PS/PDF API Change Proposal: (Re: [cairo] Semantics of transparent objects)

Owen Taylor otaylor at redhat.com
Wed Jan 18 20:07:14 PST 2006


I can't really object too strongly to this change, since the the model
where a PS/PDF surface matches a CAIRO_CONTENT_COLOR surface is still
available.

But I'm really not very comfortable with the with the idea of a 
CAIRO_CONTENT_COLOR_ALPHA PS/PDF surface; I have concerns about 
efficiency, concerns about consistency with the rest of cairo,
and concerns about utility.

What is destination alpha good for?

 A) It's good if you want to end up with an object with 
    destination alpha. You want to draw a transparent
    clock that you'll combine with the rest of your 
    desktop. This doesn't really seem relevant to printing
    to me. In the end, you are going to end up with an 
    opaque piece of paper.

 B) It's good for slicing and dicing objects - cutting one
    object out of another, and so forth. This is basically
    always done in a group rather than on the final destination
    surface (Because, other than in A) above, we need to
    end up with an opaque surface in the end, so cutting
    something out of your destination is a bad idea...)

 C) Related to B) is using ADD to prevent seams. Again, in
    the normal screen case we are always doing this in
    a group, since you can't end up with a transparent 
    backdrop.

 D) Using SATURATE and front-to-back drawing to prevent seams
    is a somewhat different in the end result is an opaque
    image. Being able to recycle such drawing code and use it for
    a printer would be nice, certainly. 

    But the PS/PDF model is a painter's model. We need advanced
    code to try and detect when we can reverse the drawing order 
    and use OVER, and/or we are going to generate a gigantic 
    bitmap.
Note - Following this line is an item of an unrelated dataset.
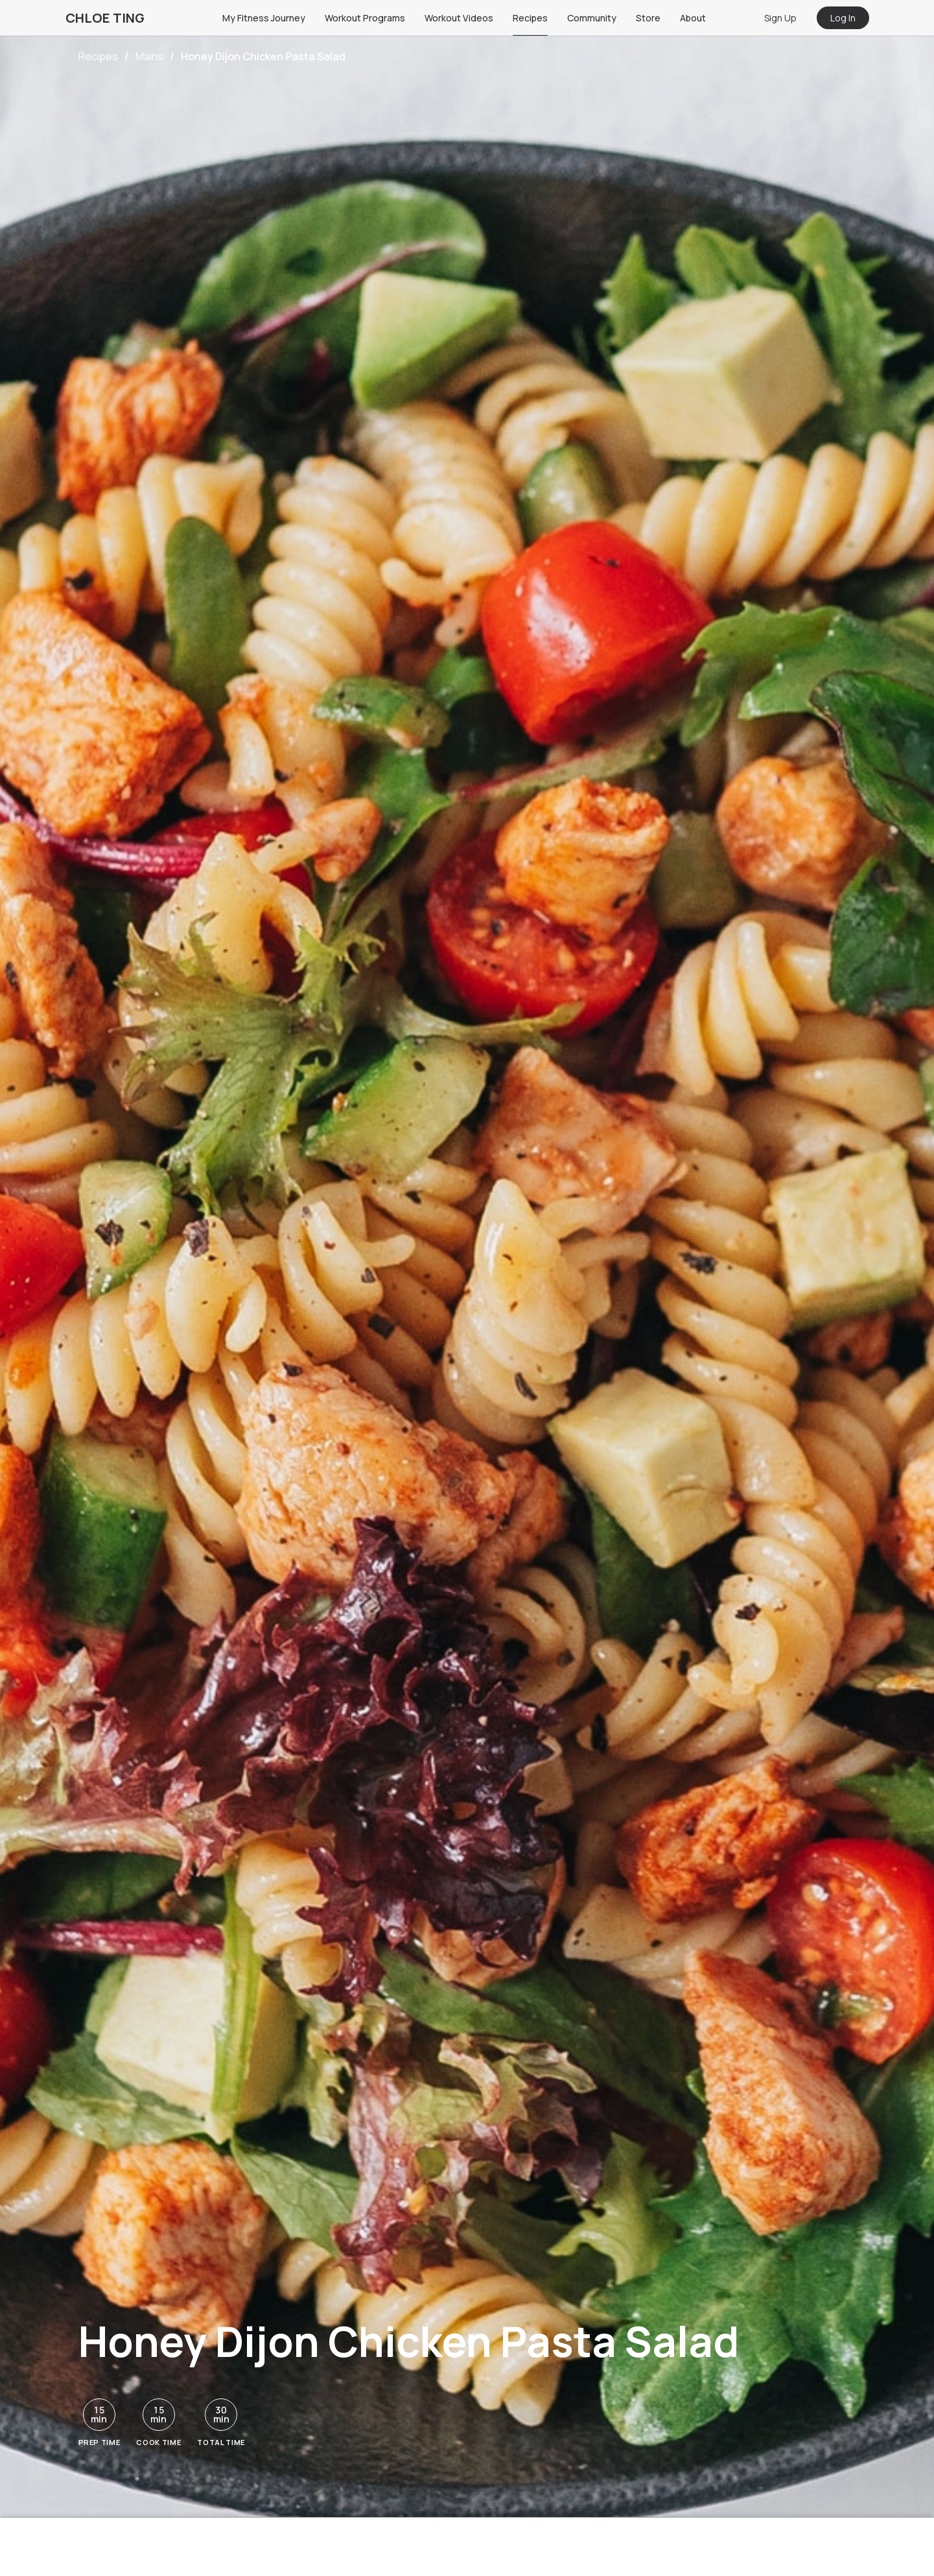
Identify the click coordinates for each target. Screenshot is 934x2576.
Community (591, 18)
The second is the much more probable case.

In the end, the reason why people want to use the PS/PDF model
is not to produce printouts of the Cairo test cases, but
to create and print documents; word processor documents, photos 
of their kids, and so forth.

We're going to have enough trouble producing good high-quality
output for the normal case where they do that by simply drawing
objects with OVER, that introducing a whole other code path
of questionable utility that probably will never be optimized
seems dubious to me.

And especially without such optimization, the extra parameter
to cairo_ps/pdf_surface_create() just becomes a FAQ trap. 
For normal uses, CAIRO_CONTENT_COLOR and CAIRO_CONTENT_COLOR_ALPHA
will give exactly the same result, but CAIRO_CONTENT_COLOR_ALPHA
will likely be considerably less efficient.

Plus, I'd argue that CAIRO_CONTENT_COLOR_ALPHA here really
doesn't mean the same thing here as it does in the rest of the
API. You say that you think we should be able to create Win32
surfaces with alpha... you certainly don't mean that you should
be able to create Win32 surfaces that magically composite
against white, do you?

The final result of drawing to a PS/PDF surface does *not* 
have alpha, no matter what your best intention. (Even you print
to overhead slides, the alpha there is just the color white,
and has no relation to the alpha of your surface.) What would
be the analogy elsewhere? If I create a ARGB surface for an
xRGB X window that doesn't have transparency, then areas I leave
with alpha < 1.0 come out black not white. for their printer or for
redistribution. 

As I said at the beginning, I don't object strenuously here,
but it is a parameter to confuse users, and a code path to
confuse implementers that in the end doesn't seem useful
to me, except for making our test cases look more orthogonal
and consistent. PS and PDF don't have transparency.